> **Problem details**
An exact copy of the entries is required, excluding any pictures.

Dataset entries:
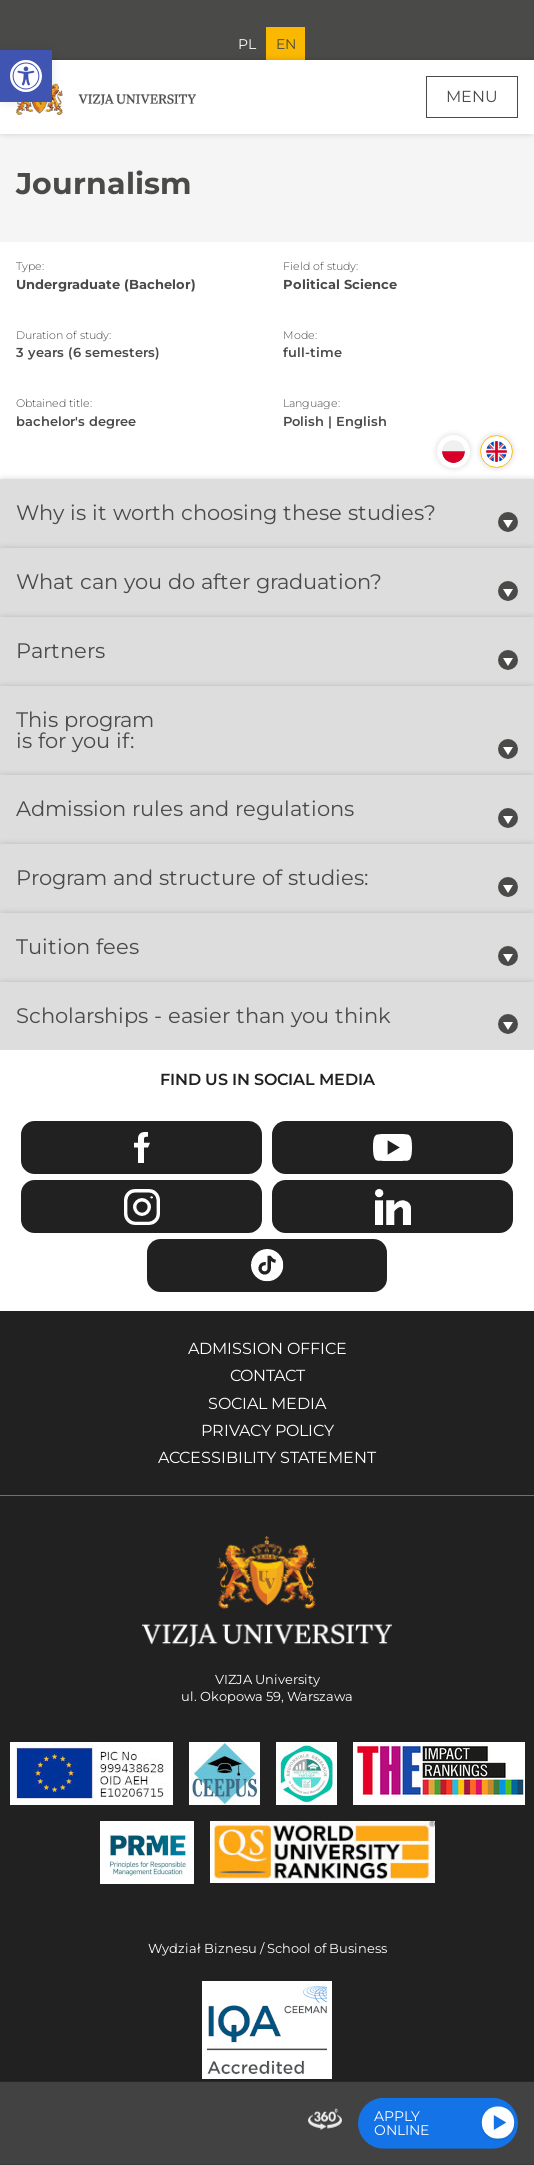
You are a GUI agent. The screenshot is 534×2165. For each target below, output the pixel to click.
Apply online (401, 2123)
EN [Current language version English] (286, 44)
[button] (26, 76)
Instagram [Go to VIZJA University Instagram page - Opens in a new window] (141, 1206)
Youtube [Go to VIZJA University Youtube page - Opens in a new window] (392, 1147)
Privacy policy (267, 1430)
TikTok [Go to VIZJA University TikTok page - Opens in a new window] (267, 1265)
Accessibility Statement (267, 1457)
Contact (267, 1375)
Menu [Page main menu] (472, 96)
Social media (267, 1403)
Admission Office (267, 1348)
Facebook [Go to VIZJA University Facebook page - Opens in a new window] (141, 1147)
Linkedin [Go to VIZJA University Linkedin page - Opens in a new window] (392, 1206)
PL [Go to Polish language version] (247, 44)
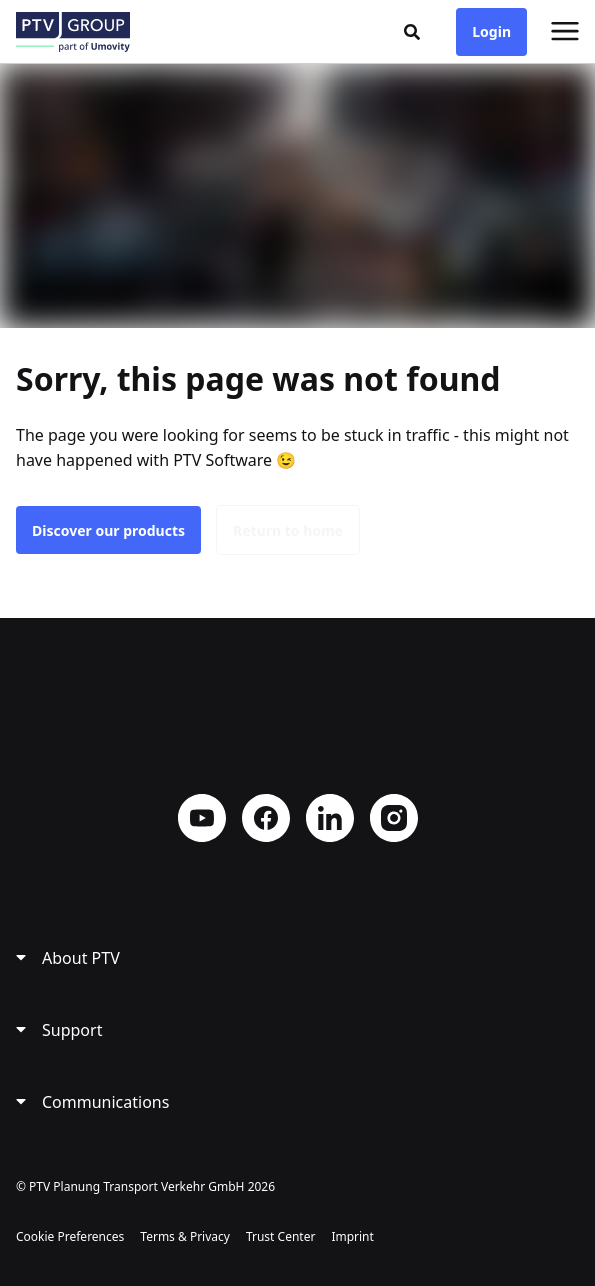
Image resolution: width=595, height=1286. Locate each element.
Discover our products (108, 530)
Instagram (394, 818)
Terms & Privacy (185, 1236)
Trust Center (280, 1236)
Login (491, 31)
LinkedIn (330, 818)
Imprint (352, 1236)
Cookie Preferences (70, 1236)
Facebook (266, 818)
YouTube (202, 818)
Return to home (288, 530)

> **Task response**
You are a GUI agent. The screenshot is 534×2165. For each target below, output the pixel to click.
Apply online (401, 2123)
EN [Current language version English] (286, 44)
[button] (26, 76)
Instagram [Go to VIZJA University Instagram page - Opens in a new window] (141, 1206)
Youtube [Go to VIZJA University Youtube page - Opens in a new window] (392, 1147)
Privacy policy (267, 1430)
TikTok [Go to VIZJA University TikTok page - Opens in a new window] (267, 1265)
Accessibility Statement (267, 1457)
Contact (267, 1375)
Menu [Page main menu] (472, 96)
Social media (267, 1403)
Admission Office (267, 1348)
Facebook [Go to VIZJA University Facebook page - Opens in a new window] (141, 1147)
Linkedin [Go to VIZJA University Linkedin page - Opens in a new window] (392, 1206)
PL [Go to Polish language version] (247, 44)
Image resolution: width=595, height=1286. Locate each element.
Discover our products (108, 530)
Instagram (394, 818)
Terms & Privacy (185, 1236)
Trust Center (280, 1236)
Login (491, 31)
LinkedIn (330, 818)
Imprint (352, 1236)
Cookie Preferences (70, 1236)
Facebook (266, 818)
YouTube (202, 818)
Return to home (288, 530)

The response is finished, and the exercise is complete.